Much has been made of the institution of hybrid icing into NHL hockey.
It’s thought that the flow of the game is suffering, with faceoffs on the rise. Pittsburgh is a team which benefits heavily from flow. Even on a 5-on-3 power play Friday night, the Pens’ best chance might have come when Sidney Crosby hit an on-rushing Brandon Sutter right in front of the crease.
If, in face, faceoffs become an even more important aspect of hockey, how does that impact Pittsburgh, and in particular, Sidney Crosby?
Through a small four-game sample size, the Penguins have the second-highest faceoff win rate (59.3 percent) behind Minnesota (60.6). Of course, playing three times at Consol Energy Center hasn’t hurt those numbers. Friday night in Florida, Pittsburgh won 37 of 58 draws, good for a 64 percent win rate.

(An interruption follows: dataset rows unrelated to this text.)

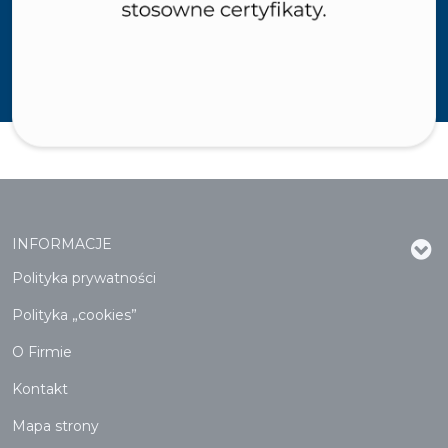
INFORMACJE
Polityka prywatności
Polityka „cookies”
O Firmie
Kontakt
Mapa strony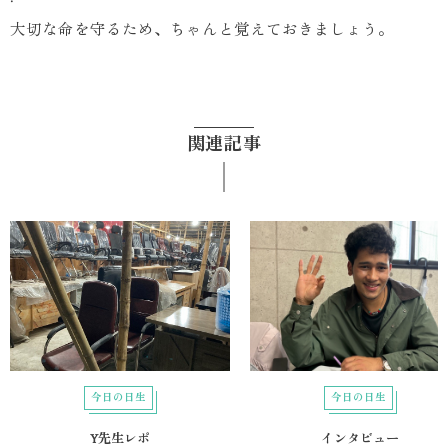
大切な命を守るため、ちゃんと覚えておきましょう。
関連記事
今日の日生
今日の日生
Y先生レポ
インタビュー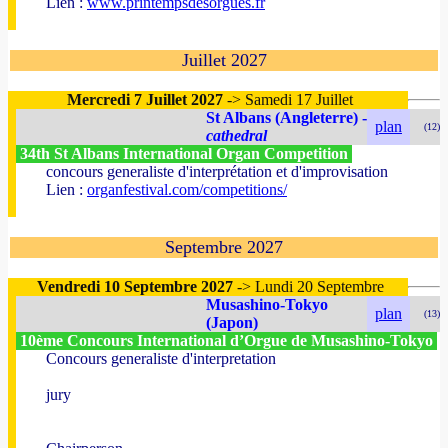
Lien :
www.printempsdesorgues.fr
Juillet 2027
Mercredi 7 Juillet 2027
-> Samedi 17 Juillet
St Albans (Angleterre) -
plan
(12)
cathedral
34th St Albans International Organ Competition
concours generaliste d'interprétation et d'improvisation
Lien :
organfestival.com/competitions/
Septembre 2027
Vendredi 10 Septembre 2027
-> Lundi 20 Septembre
Musashino-Tokyo
plan
(13)
(Japon)
10ème Concours International d’Orgue de Musashino-Tokyo
Concours generaliste d'interpretation
jury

If anything, the Pens have benefited from hybrid icing — at least in the circle. That said, the domination is likely unsustainable.
The Boston Bruins led the NHL in 2012-13 with a 56.4 faceoff win rate, and that was significantly better than second place San Jose (53.4). The Penguins won 51.5 percent of draws, good for seventh in the league.

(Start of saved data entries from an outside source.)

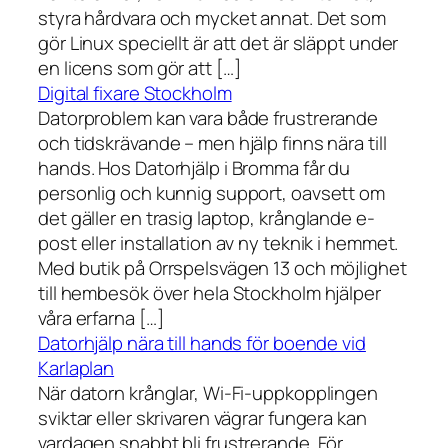
styra hårdvara och mycket annat. Det som
gör Linux speciellt är att det är släppt under
en licens som gör att […]
Digital fixare Stockholm
Datorproblem kan vara både frustrerande
och tidskrävande – men hjälp finns nära till
hands. Hos Datorhjälp i Bromma får du
personlig och kunnig support, oavsett om
det gäller en trasig laptop, krånglande e-
post eller installation av ny teknik i hemmet.
Med butik på Orrspelsvägen 13 och möjlighet
till hembesök över hela Stockholm hjälper
våra erfarna […]
Datorhjälp nära till hands för boende vid
Karlaplan
När datorn krånglar, Wi-Fi-uppkopplingen
sviktar eller skrivaren vägrar fungera kan
vardagen snabbt bli frustrerande. För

Breaking down the numbers from a team basis to a player-by-play basis, it’s apparent the Pens rely on Crosby in a big way.
The captain has won 58.6 percent of draws, compiling a 61-43 mark thus far. Moreover, Crosby’s taken 104 of the team’s total of 258 faceoffs (40.3 percent).
In 2013-14, the center is averaging 26 draws per game. Here are his numbers from the last four campaigns.
2013-14: 26.00 faceoffs/game, 58.6 percent win rate, 4 games played
2012-13: 23.16 faceoffs/game, 54.3 percent win rate, 36 games played
2011-12: 20.59 faceoffs/game, 50.1 percent win rate, 22 games played
2010-11: 23.93 faceoffs/game, 55.7 percent win rate, 41 games played
Several questions arise, centered mostly around Crosby.
First, will the increased number of faceoffs impact the rest of his game in any way? So far he’s taking about three additional draws every game. He took 41 faceoffs against Buffalo on Tuesday. Forty-one!
Second, what happens if and when Crosby suffers some sort of injury, be it major or minor? If that happens, the team will have more to worry about than just faceoffs. Still, when one player accounts for more than 40 percent of all faceoffs, then there’d be a gaping hole left in his absence.
Finally, how does hybrid icing play into the faceoff factor? As it stands, there will be more drops in the dot and less action. Folks might be hard-pressed to find anyone outside of the 2003 Stanley Cup-winning New Jersey Devils in favor of slowing the game down.
Sidney Crosby has come a long ways since averaging 45.5 percent in the circle as a rookie and 48 percent his first two seasons. Good thing, because it looks like the drops in the dot are becoming more important than ever.